I think the deeper truth is that we are dealing more with someone caught in hell than with merely wrong learning or with any other kind of explanation, psychological or otherwise. I believe that we should not criticize except from an inward place of actually experiencing love for the other person--in other words, because we care for them, are actually feeling that, and then are letting that caring guide our tongue.

We need to understand that words can hurt. Words can kill. Words can be the agents of despair and death . . . or conveyers of care and concern, life, encouragement, and love.

At some point, some of us may simply need to arbitrarily call a halt to our own overtly critical behavior--something I have done on more than one occasion because, in the light of the Lord's love and spirit, that behavior is clearly and simply wrong!

The deeper truth is that we need to call a halt before we get stuck in a place that has a stronger lure than we might like to recognize or think about. Hell is about liking hurt and destruction. Liking it! And that is exactly what often happens on the inside of the criticizing person.

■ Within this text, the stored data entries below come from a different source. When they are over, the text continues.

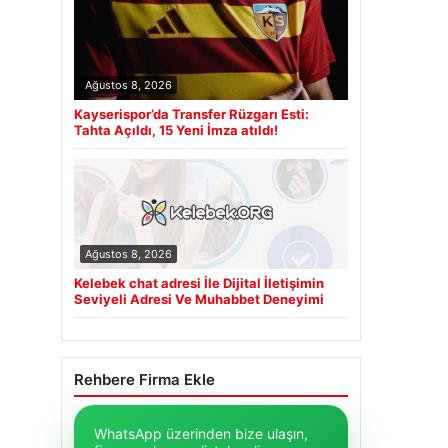
Ağustos 8, 2026
Kayserispor’da Transfer Rüzgarı Esti:
Tahta Açıldı, 15 Yeni İmza atıldı!
Ağustos 8, 2026
Kelebek chat adresi İle Dijital İletişimin
Seviyeli Adresi Ve Muhabbet Deneyimi
Rehbere Firma Ekle
WhatsApp üzerinden bize ulaşın,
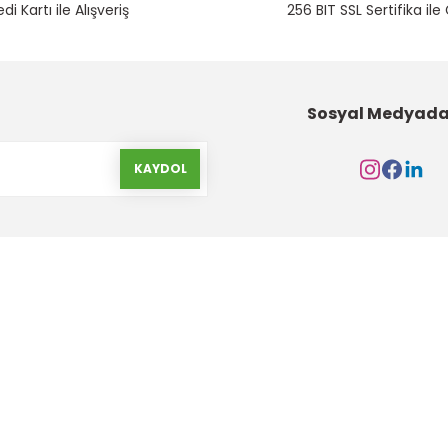
edi Kartı ile Alışveriş
256 BIT SSL Sertifika ile
Sosyal Medyada
KAYDOL
Kurumsal
Alışveriş
Hakkımızda
Gizlilik ve Güvenlik
İletişim Formu
Garanti Şartları
İletişim Bilgileri
Havale Bildirim Form
Banka Hesap Bilgileri
Yeni Üyelik Oluştur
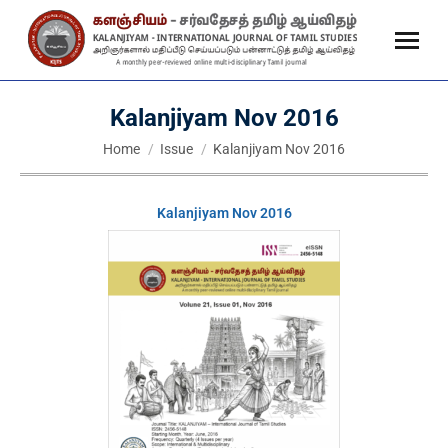
Kalanjiyam Nov 2016
You are here:
Home
Issue
Kalanjiyam Nov 2016
Kalanjiyam Nov 2016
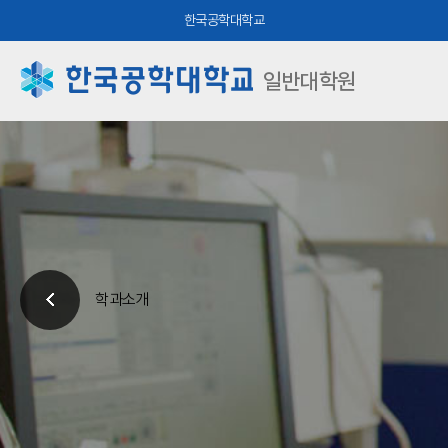
한국공학대학교
일반대학원
학과소개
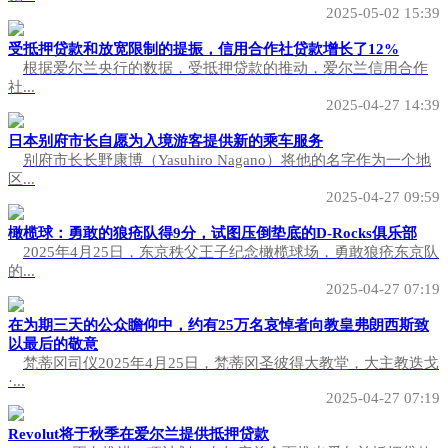
2025-05-02 15:39
受抵押贷款和放宽限制的提振，信用合作社贷款增长了12%
根据爱尔兰央行的数据，受抵押贷款的推动，爱尔兰信用合作
社...
2025-04-27 14:39
日本别府市长自愿为入境游客提供新的乘车服务
别府市长长野康博（Yasuhiro Nagano）将他的名字作为一个地
区...
2025-04-27 09:59
橄榄球：勇敢的狼疮队得9分，试图压倒垫底的D-Rocks俱乐部
2025年4月25日，东京秩父王子纪念橄榄球场，勇敢狼疮东京队
的...
2025-04-27 07:19
在为期三天的公众瞻仰中，约有25万名哀悼者向教皇弗朗西斯致
以最后的敬意
梵蒂冈司仪2025年4月25日，梵蒂冈圣彼得大教堂，大主教迭戈
·...
2025-04-27 07:19
Revolut将于秋季在爱尔兰提供抵押贷款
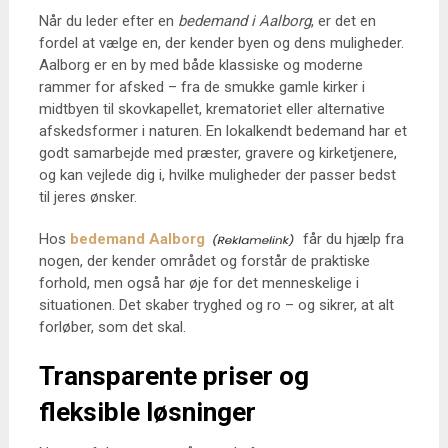
Når du leder efter en
bedemand i Aalborg
, er det en
fordel at vælge en, der kender byen og dens muligheder.
Aalborg er en by med både klassiske og moderne
rammer for afsked – fra de smukke gamle kirker i
midtbyen til skovkapellet, krematoriet eller alternative
afskedsformer i naturen. En lokalkendt bedemand har et
godt samarbejde med præster, gravere og kirketjenere,
og kan vejlede dig i, hvilke muligheder der passer bedst
til jeres ønsker.
Hos
bedemand Aalborg
får du hjælp fra
nogen, der kender området og forstår de praktiske
forhold, men også har øje for det menneskelige i
situationen. Det skaber tryghed og ro – og sikrer, at alt
forløber, som det skal.
Transparente priser og
fleksible løsninger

This may be an uncomfortable idea, and may seem harmful to our self-esteem. But any self-esteem that asks us to turn away from what may actually be happening is quicksand wanting us to think it is rock--and should itself be turned away from!

This does not mean there is never a place for criticism. Far from it! Clearly there is a place for it. What it does mean is that we should all be very clear as to where we are moving from within ourselves before we offer it. At base, criticism is really a function of competence: we need to know what we're talking about!

And how do we get to know what we're talking about? How do we become competent to criticize? It's all summed up in one simple phrase: You can't really understand people until you first come to love them. You can't become competent to criticize someone until you come to love them first! That is a prerequisite. Love is a condition of understanding.

There is something about loving the other person that makes us more deeply knowing and wise. And what's really interesting to me is that when we get to that place, there's much less starch in our sails to even begin to criticize! Look at the angels. They are so good and so warm that they will even defend or make light of the evils that they see in us much more clearly than we do. Do you see the dramatic difference in attitude and outcome that loving the other person makes?

The ninth commandment is about "not bearing false witness." That commandment in its internal meaning goes way beyond merely refraining from malicious and intentional lying. It also requires honesty with ourselves and with others. We must not only not lie and bear false witness; we must also seek to recognize and support the good in one another, and not misjudge or exaggerate each other's problems or evils. This will put us in the best position to make criticism a creative and constructive experience whenever it is truly called for.

Prayer

Dear Lord, it is so easy to point out and criticize everything that is wrong in others, while excusing and defending anything wrong in ourselves. It is harder to refrain from criticism or excuses. It is hardest to both offer and accept criticism in love and honesty. Help us, we pray, both to give and to receive right criticism, so that we may all grow in spirit, in love, and in community. Amen.